Chicago Speed Cameras, Traffic Safety By The Numbers

The Expired Meters Highlight Curious Numbers On Traffic Safety

Monday, the Committee on Pedestrian and Traffic Safety released data from the Chicago Department of Transportation to aldermen who had requested the information during last Wednesday’s hearings on the pending speed camera ordinance.

The reports were released late Monday afternoon, giving city council members just over a single day to pour over the information before a potential vote on the speed camera ordinance when the full Chicago City Council meets Wednesday morning.

This information was “shared” with The Expired Meter, so as a public service, this site will post the entire report and share some of the more interesting numbers to gain some insight into what is shaping up to be a divisive policy.

Hide & Seek With Numbers

“There are three kinds of lies: lies, damned lies, and statistics,” 19th-century British Prime Minister Benjamin Disraeli famously said.

An apt expression to be sure when it comes to Chicago pedestrian crash data.

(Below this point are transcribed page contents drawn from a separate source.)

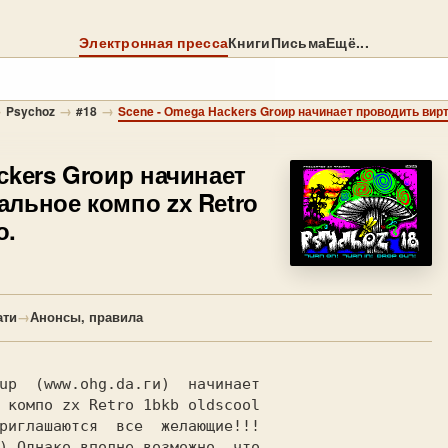
Электронная пресса
Книги
Письма
Ещё...
→
→
→
Psychoz
#18
сkеrs Grоир начинает
льное компо zх Rеtrо
о.
ати
→
Анонсы, правила
 компо zx Retro 1bkb oldscool

риглашаются  все  желающие!!!

) Однако вполне возможно, что
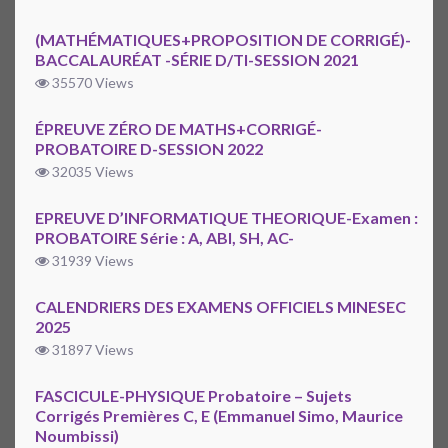
(MATHÉMATIQUES+PROPOSITION DE CORRIGÉ)-
BACCALAURÉAT -SÉRIE D/TI-SESSION 2021
35570 Views
ÉPREUVE ZÉRO DE MATHS+CORRIGÉ-
PROBATOIRE D-SESSION 2022
32035 Views
EPREUVE D’INFORMATIQUE THEORIQUE-Examen :
PROBATOIRE Série : A, ABI, SH, AC-
31939 Views
CALENDRIERS DES EXAMENS OFFICIELS MINESEC
2025
31897 Views
FASCICULE-PHYSIQUE Probatoire – Sujets
Corrigés Premières C, E (Emmanuel Simo, Maurice
Noumbissi)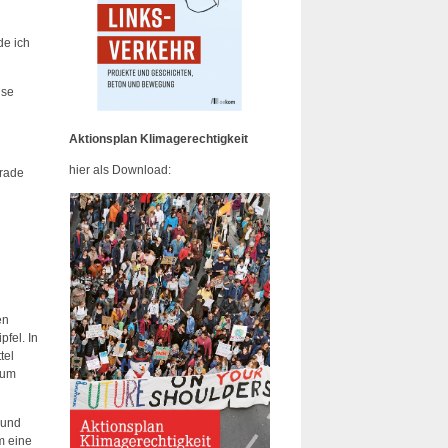
de ich
use
Aktionsplan Klimagerechtigkeit
hier als Download:
erade
en
fel. In
tel
 um
 und
m eine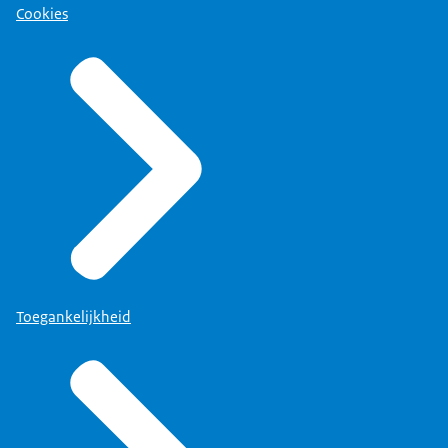
Cookies
Toegankelijkheid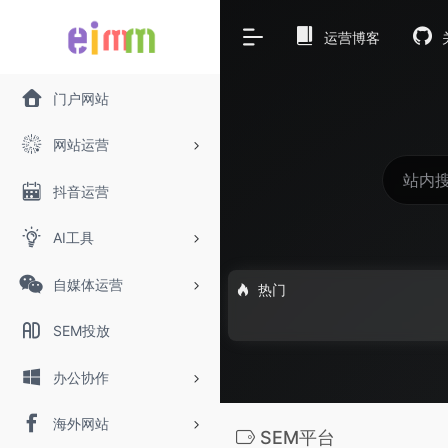
运营博客
门户网站
网站运营
抖音运营
AI工具
自媒体运营
热门
SEM投放
办公协作
海外网站
SEM平台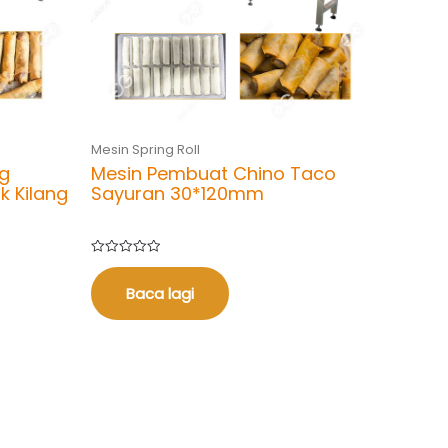
Mesin Spring Roll
eg
Mesin Pembuat Chino Taco
k Kilang
Sayuran 30*120mm
Dinilai
0
daripada
Baca lagi
5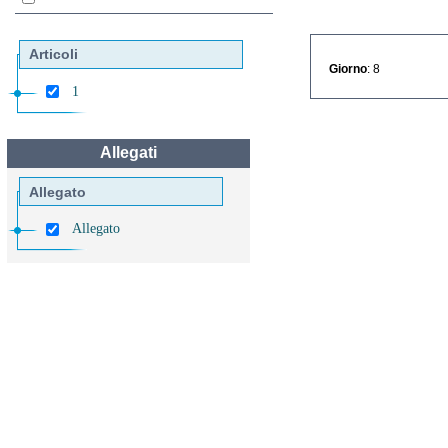
Articoli
Giorno
: 8
1
Allegati
Allegato
Allegato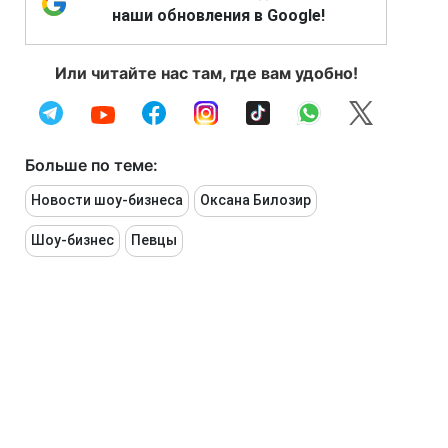
наши обновления в Google!
Или читайте нас там, где вам удобно!
Больше по теме:
Новости шоу-бизнеса
Оксана Билозир
Шоу-бизнес
Певцы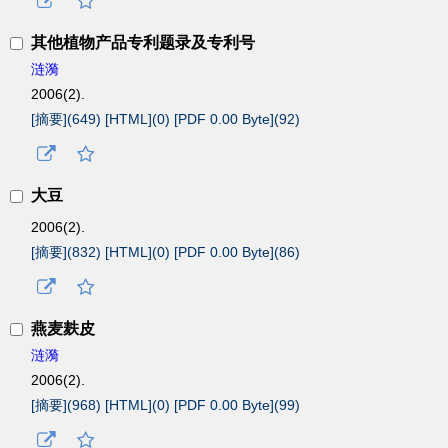
其他植物产品专利题录及专利号
涟漪
2006(2).
[摘要](
649
)
[HTML](
0
)
[PDF 0.00 Byte](
92
)
大豆
2006(2).
[摘要](
832
)
[HTML](
0
)
[PDF 0.00 Byte](
86
)
燕麦麸皮
涟漪
2006(2).
[摘要](
968
)
[HTML](
0
)
[PDF 0.00 Byte](
99
)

Many alderman at last Wednesday’s hearings asked CDOT Commissioner Gabe Klein to provide more data on pedestrian fatalities and in some cases, broken down by ward, in order to allow them to make a more informed decision.

But CDOT did a truly superb job of cooking the books with their numbers.

Like a magician who uses distraction to fool his audience, nowhere in these numbers did CDOT just simply list fatalities as requested by several city council members.

Instead, the agency lumped pedestrian fatalities with what they termed “serious injury”, (versus non serious injuries).

Of course, categorizing the data this way and essentially hiding the number of pedestrian fatalities, skews the numbers to make the alleged juvenile pedestrian safety crisis look much more horrible than what it may really be.

It is impossible to know how many children were actually killed as opposed to seriously injured–however that’s defined–by reviewing these reports.

How Many Safety Zones Are In Your Ward?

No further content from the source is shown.